◆ Task directions: The string "benefits" appears in some lines of the entries that follow; copy each such line.

◆ Excerpted data:
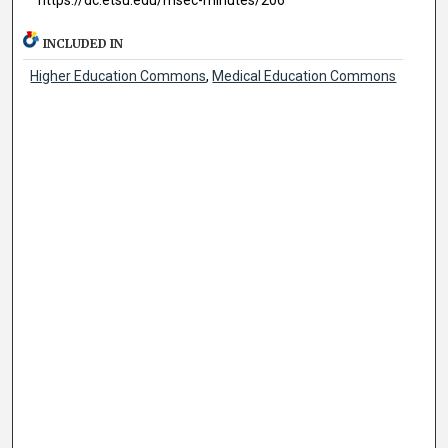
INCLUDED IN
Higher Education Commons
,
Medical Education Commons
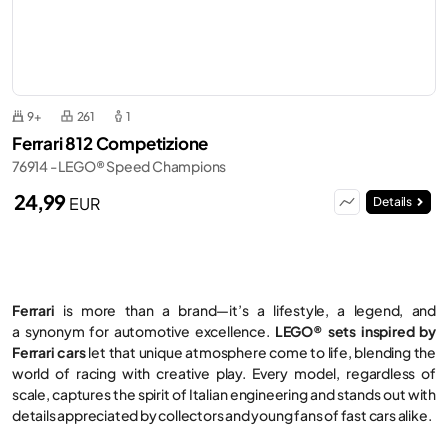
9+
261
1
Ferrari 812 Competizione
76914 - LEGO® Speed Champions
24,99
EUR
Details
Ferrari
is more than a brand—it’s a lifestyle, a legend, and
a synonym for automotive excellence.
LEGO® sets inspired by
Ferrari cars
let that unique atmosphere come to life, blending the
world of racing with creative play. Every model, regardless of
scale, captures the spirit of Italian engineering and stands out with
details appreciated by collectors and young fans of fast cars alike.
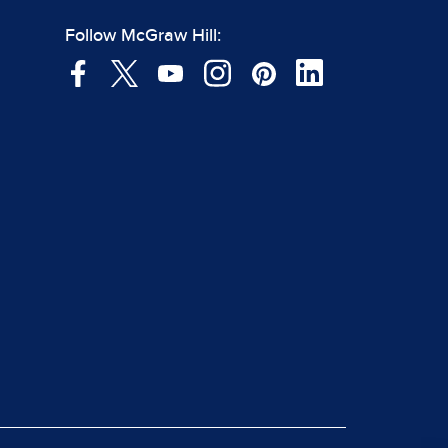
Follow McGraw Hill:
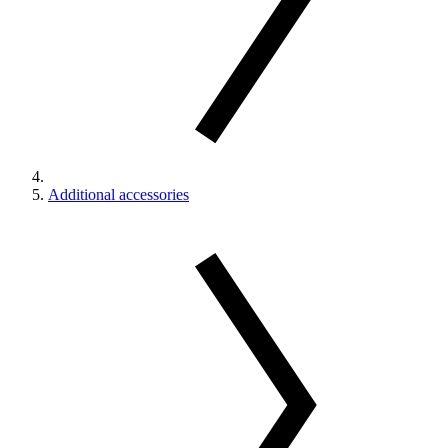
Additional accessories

* * *

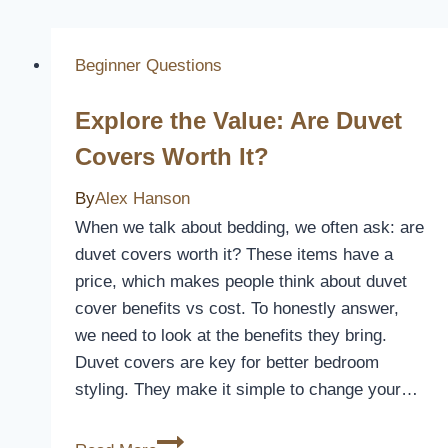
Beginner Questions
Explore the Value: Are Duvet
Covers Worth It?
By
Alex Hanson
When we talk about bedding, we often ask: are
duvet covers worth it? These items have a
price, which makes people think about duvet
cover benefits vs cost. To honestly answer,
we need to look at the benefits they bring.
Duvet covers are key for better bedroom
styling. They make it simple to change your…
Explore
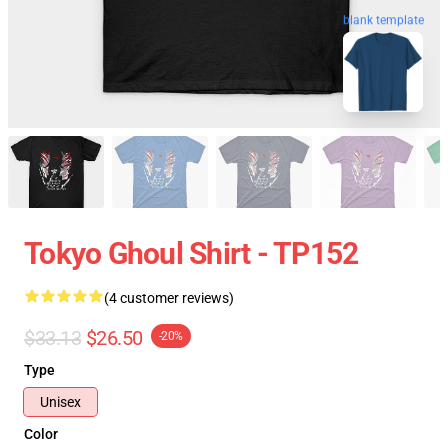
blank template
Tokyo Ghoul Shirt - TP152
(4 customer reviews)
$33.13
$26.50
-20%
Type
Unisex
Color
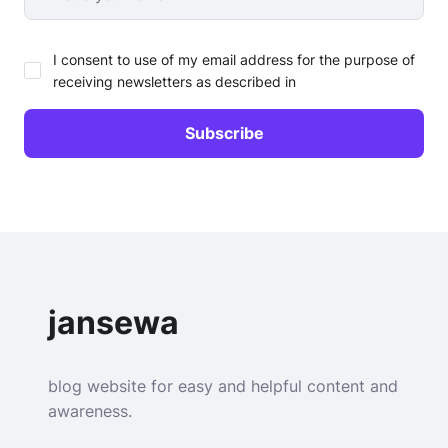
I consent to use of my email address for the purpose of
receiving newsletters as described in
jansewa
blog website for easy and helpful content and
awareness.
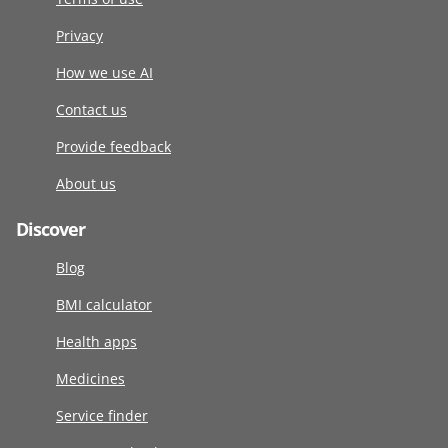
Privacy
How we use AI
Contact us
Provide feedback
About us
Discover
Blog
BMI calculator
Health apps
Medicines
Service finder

==

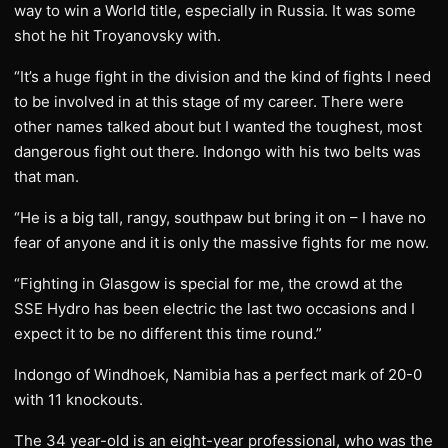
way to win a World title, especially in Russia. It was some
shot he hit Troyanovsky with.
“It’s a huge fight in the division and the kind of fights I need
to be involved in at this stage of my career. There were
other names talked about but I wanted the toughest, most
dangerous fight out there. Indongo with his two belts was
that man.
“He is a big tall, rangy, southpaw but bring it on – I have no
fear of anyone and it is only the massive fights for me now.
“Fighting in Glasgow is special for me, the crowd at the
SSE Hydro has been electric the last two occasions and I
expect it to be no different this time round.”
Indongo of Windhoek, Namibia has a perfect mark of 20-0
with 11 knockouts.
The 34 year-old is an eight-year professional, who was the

◆ Task solution:
cover benefits vs cost. To honestly answer,
we need to look at the benefits they bring.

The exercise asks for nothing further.